Web.com is a business that helps small and medium businesses build websites and Facebook apps. Business is good, too, and today the company announced that it has acquired Network Solutions, a company with a long and complex history, for more than $400 million in cash, plus stock, debt and more. Network Solutions was, among other things, the first company to issue domain names, with the blessing of the US Defense Department and funding from the National Science Foundation. It began doing so 20 years ago next month. At that time domains were issued for free.
Four years later, Network Solutions was given permission to start charging for .com and .org domains. The company charged $100 for two years and 30% of the revenue went to the National Science Foundation to create an "Internet Intellectual Infrastructure Fund." (Which sounds awesome.) Five years after that, the company was acquired by Verisign for an amazing $21 billion.
Today it's an equity firm called General Atlantic that sold Network Solutions for hundreds of millions of dollars. General Atlantic bought control over Network Solutions in 2007 for a reported $800 million. Ouch.

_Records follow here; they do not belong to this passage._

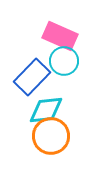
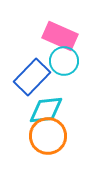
orange circle: moved 3 px left
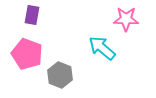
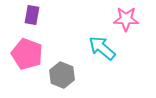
gray hexagon: moved 2 px right
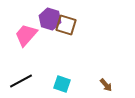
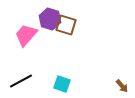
brown arrow: moved 16 px right, 1 px down
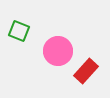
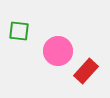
green square: rotated 15 degrees counterclockwise
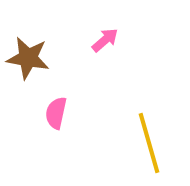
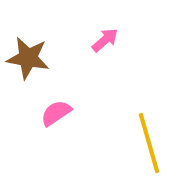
pink semicircle: rotated 44 degrees clockwise
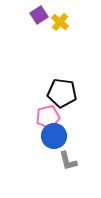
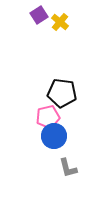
gray L-shape: moved 7 px down
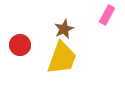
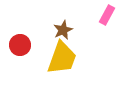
brown star: moved 1 px left, 1 px down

From the genesis of the domain name world, complete with subsidies for "national intelectual infrastructure," to a $21 billion acquisition, to an $800 million deal to now $400 million plus - that seems like quite a fall for Network Solutions.
Now it's a property of mega-URL Web.com, where customers can buy pop-up websites, apps for the leading Walled Garden (Facebook) and a "Gorilla Online Marketing Solution"
Who knows what it all means? Perhaps it means that creation of your own little corner of the Internet has fallen from grace and huge financial value, but remains a large business even if it is commodified.